15 Effective Tools for Visual Knowledge Management

Started by Franz Grieser on 6/11/2009
Franz Grieser 6/11/2009 6:07 pm
Hi.

Eric Blue has on his blog an interesting overview over 15 visual knowledge management tools (for Windows, Mac, Linux):

http://eric-blue.com/2009/05/10/15-effective-tools-for-visual-knowledge-management/

Franz
Jack Crawford 6/12/2009 3:57 am
Wow! That's quite some list. There are several there that I had not even heard of .... and they are free!

I'll have a play and report back if something really grabs me.

Jack

Fredy 6/12/2009 10:26 am
In a world where within a line of many very fine products, it is Mindmanager, a "commercial" slick crap product ( but so easy to use, and so pretty ) just good for making thought-alienating / thought-reducing ( instead of thought-enhancing ) "presentations" - refer in this respect to the critic on MS Powerpoint, also devoid of a symbol cloning feature, whichout of which it isn't but a graphically prettified flat items list -, is considered the "best" ( place 1 in that list, you don't believe your eyes ), nobody should be surprised ( see Economics of PIMs here ) that there is a gulf between price and value. But this ridiculous "number 1" for Mindmanager proves I'm right in having said, make your product slick enough for the masses, and they will make their bosses buy in numbers... but then, bear in mind the numerous appeals of MS Word for the masses you'll have to overcome in order to make a strike with an outliner.

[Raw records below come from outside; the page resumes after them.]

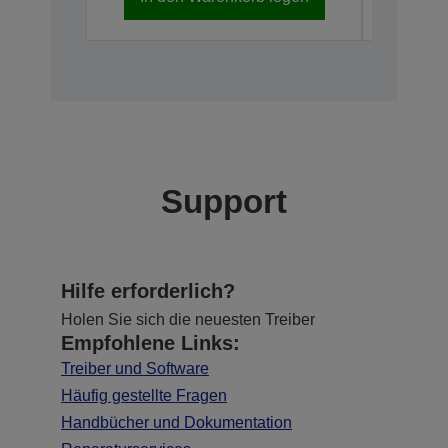
Support
Hilfe erforderlich?
Holen Sie sich die neuesten Treiber
Empfohlene Links:
Treiber und Software
Häufig gestellte Fragen
Handbücher und Dokumentation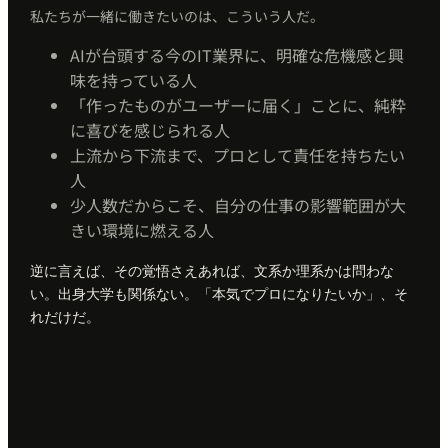
私たちが一緒に働きたいのは、こういう人だ。
AIが台頭する今のIT業界に、明確な危機感と興
味を持っている人
「作ったものがユーザーに届く」ことに、純粋
に喜びを感じられる人
上流から下流まで、プロとして責任を持ちたい
人
少人数だからこそ、自分の仕事の影響範囲が大
きい環境に燃える人
逆に言えば、その覚悟さえあれば、文系か理系かは問わな
い。出身大学も関係ない。「本気でプロになりたいか」、そ
れだけだ。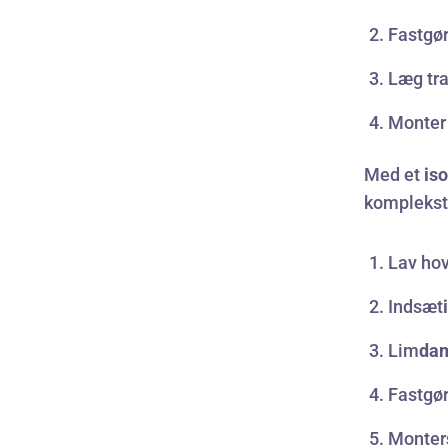
Fastgør
Læg tr
Monter 
Med et
iso
komplekst
Lav ho
Indsæt
Lim
da
Fastgø
Monter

There is a lot possible learning out there once you observe the real world, but 95 people out of 100 "learn" what you present them to "learn", hence the importance of products like MindManipulator, sorry IManageYourMind, sorry MindManager TM. Thinking hasn't been delegated to software... but to other people. They think you for, and you like believing the results are in your interest. It's all about NLP, and in an NLP crap world, MM is placed number 1. I'm not surprised.
Franz Grieser 6/12/2009 10:55 am
Fredy.

Eric Blue does not consider Mindmanager to be number 1:

"The following is a list of interesting /unique / effective tools for knowledge management and information visualization (not listed in any particular order)"

I must confess that first I also misinterpreted the numbers as representing a hierarchy and wondered why Mindmanager had managed to become #1. But then I read Eric's introduction on the first page (from which my quote above is).

Franz

Fredy 6/12/2009 11:02 am
The ordering is for ordering - 10 - 9 - 8... up to the moon ! into the stratosphere ! - and the waiver is for not being considered like a nut or whore by people like us.

Lawrence Osborn 6/12/2009 12:28 pm
Fredy

I tend to lurk on this forum without posting much, but your constantly negative posts have finally provoked me to poke my head above the parapet. If you can't think of anything constructive to say, please think twice before saying anything.

Yours
Lawrence

BTW I thought the list of fifteen knowledge management tools was very useful ? will definitely have to examine one or two of the more obscure items.